ACTION ITEM
Isolate every line in the records below with "High" in it.

━━━━━━━━━━━━━━━━

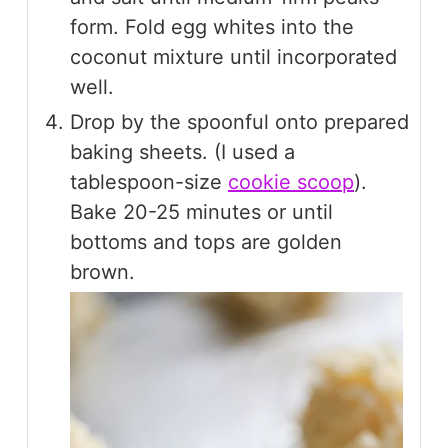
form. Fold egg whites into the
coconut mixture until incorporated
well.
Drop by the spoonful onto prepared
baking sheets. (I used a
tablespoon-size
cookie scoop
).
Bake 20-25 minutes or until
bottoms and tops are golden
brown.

━━━━━━━━━━━━━━━━

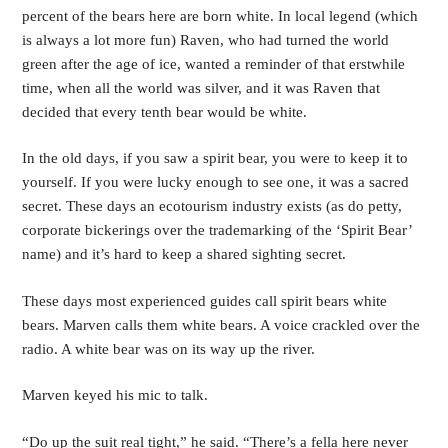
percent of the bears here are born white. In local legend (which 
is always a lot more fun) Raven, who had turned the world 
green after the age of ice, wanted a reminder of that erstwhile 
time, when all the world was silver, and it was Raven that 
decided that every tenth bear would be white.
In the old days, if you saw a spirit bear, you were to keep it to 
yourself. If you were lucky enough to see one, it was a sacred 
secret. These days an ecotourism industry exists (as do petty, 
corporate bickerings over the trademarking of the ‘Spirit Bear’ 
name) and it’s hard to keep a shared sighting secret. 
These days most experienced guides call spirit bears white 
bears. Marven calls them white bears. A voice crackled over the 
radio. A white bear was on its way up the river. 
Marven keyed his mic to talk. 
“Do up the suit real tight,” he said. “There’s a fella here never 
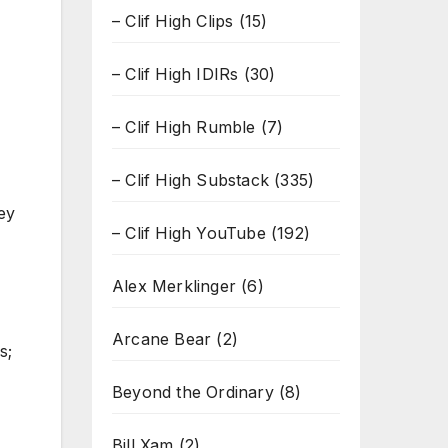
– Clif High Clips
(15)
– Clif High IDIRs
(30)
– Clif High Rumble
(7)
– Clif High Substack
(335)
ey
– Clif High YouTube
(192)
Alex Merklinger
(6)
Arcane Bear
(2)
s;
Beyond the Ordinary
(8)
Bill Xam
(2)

━━━━━━━━━━━━━━━━

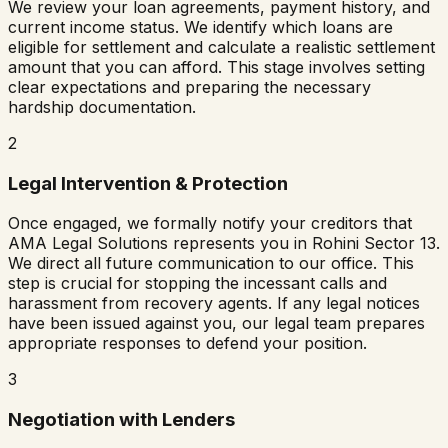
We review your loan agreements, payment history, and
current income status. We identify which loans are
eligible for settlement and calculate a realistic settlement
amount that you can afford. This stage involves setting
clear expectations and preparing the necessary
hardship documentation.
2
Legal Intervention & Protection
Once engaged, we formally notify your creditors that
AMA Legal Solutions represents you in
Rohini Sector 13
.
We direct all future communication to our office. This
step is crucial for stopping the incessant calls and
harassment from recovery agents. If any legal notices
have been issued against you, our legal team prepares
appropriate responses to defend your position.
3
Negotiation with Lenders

━━━━━━━━━━━━━━━━

RESULT OF THIS TASK
– Clif High Clips
– Clif High IDIRs
– Clif High Rumble
– Clif High Substack
– Clif High YouTube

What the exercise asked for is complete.